Posteado por: basketaldia1 | noviembre 5, 2008

IVERSON, ¿VERSION…?

Siempre que se producen traspasos de nombres importantes en la NBA intentamos encontrar ganadores y perdedores cuando, en todos los casos, hay lógica en ambas partes. Hoy nos despertamos con uno de los más claros ejemplos: Allen Iverson abandona Denver para volver al este mientras Detroit entrega a Chauncey Billups, Antonio McDyers y Cheikh Samb. Sin rebanarnos los sesos apreciamos que Joe Dumars cumple su promesa estival de cortar cabezas y de paso abre el camino a su joven base de futuro Rodney Stuckey, además de sustituir contratos de hasta más de 50 millones a pagar en tres años (35 de Billups en 3, casi 14 de McDyess en 2 y el expiring mínimo de Samb) por los más 44 que liberarán los de Iverson y Rasheed Wallace al final del presente ejercicio, para situarse en inmejorable posición no solo en el mercado del 2009, sino incluso para el tan codiciado de 2010. Mientras Mark Warkentien afronta un nuevo intento de aupar a los Nuggets de Melo con jugadores contrastados que ajustan cuan guante a las características del ex de Syracuse. Si bien parece que McDyess será cortado al no estar este dispuesto a jugar para cualquier otro equipo que no sean los Pistons.

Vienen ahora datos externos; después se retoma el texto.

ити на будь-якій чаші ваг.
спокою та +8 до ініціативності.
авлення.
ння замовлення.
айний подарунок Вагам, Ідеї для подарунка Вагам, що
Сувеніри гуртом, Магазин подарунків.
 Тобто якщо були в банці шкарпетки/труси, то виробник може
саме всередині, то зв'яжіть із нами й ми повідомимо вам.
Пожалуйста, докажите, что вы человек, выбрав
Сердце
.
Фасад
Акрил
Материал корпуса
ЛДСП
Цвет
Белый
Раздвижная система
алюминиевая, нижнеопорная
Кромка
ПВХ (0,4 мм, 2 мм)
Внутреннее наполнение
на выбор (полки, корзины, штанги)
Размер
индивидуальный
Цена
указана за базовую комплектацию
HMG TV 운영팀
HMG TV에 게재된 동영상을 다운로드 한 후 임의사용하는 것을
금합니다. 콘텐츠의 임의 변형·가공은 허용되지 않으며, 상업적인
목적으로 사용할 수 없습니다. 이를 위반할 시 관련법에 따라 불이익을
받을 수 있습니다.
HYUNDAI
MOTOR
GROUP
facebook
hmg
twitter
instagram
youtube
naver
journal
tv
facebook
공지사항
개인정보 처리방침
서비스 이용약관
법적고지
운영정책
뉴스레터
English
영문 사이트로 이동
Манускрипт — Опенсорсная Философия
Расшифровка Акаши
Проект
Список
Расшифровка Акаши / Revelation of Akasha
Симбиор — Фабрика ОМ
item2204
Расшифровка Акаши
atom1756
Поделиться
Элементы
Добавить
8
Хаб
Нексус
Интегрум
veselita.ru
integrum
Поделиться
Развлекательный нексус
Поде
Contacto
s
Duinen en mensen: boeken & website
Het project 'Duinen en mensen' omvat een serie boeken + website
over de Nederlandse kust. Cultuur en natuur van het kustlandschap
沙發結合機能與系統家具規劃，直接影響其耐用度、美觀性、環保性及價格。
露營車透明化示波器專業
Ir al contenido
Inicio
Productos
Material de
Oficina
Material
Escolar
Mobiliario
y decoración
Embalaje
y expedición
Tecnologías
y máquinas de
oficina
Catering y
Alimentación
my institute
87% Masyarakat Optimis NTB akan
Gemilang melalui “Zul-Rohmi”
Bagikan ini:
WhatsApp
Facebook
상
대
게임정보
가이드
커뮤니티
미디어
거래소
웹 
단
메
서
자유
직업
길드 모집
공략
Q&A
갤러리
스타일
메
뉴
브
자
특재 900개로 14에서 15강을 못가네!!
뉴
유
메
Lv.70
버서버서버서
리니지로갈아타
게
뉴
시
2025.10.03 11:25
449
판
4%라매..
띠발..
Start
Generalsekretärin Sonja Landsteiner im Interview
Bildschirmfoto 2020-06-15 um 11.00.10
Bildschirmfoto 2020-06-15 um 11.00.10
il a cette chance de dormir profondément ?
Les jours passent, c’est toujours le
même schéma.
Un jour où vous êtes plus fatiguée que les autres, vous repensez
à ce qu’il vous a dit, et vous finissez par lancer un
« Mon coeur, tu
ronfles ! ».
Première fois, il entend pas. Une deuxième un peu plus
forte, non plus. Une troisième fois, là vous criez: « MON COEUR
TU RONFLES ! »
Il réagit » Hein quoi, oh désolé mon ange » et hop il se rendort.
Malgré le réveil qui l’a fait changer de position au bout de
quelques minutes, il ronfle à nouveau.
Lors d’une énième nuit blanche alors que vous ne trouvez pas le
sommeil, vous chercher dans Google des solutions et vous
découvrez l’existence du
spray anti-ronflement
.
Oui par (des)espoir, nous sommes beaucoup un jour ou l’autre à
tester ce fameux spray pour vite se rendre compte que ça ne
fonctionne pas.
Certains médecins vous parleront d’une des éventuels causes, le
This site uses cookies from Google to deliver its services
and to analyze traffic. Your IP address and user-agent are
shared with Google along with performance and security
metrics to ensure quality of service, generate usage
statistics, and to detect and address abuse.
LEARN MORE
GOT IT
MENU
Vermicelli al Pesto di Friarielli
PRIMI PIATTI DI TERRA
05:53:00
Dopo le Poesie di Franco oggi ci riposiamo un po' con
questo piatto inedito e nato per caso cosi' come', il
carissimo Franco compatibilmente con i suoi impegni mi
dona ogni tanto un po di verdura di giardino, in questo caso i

Pero es otra la reflexión que planteamos desde estas líneas. ¿Qué pasa con “la respuesta”? Lo primero que me vino a la cabeza iba diametralmente opuesto al sentimiento de felicidad que envolvía al pequeño alero. Porque si uno es la estrella indiscutible para todos en un primer traspaso de su carrera, ¿qué está pasando para que año y medio después, algunos ya no pensemos que eres el jugador más importante de tu segundo traspaso sin que en ello influya una disminución en las facultades de tu juego?

Cada vez queda más clara la importancia y dificultad de encontrar jugadores directores en contraposición a la abundancia de anotadores. La química de equipo ha pasado de ser un apartado de videojuego a ingrediente fundamental para el éxito de cualquier grupo de profesionales y Allen Iverson se me antoja más parte del pasado que del futuro. Puede cambiar, luchar como lo hizo en el 2001 y volver a enamorar, pero su nuevo equipo necesita más la garra que el ego, el pase que la canasta y el compartir que el devorar.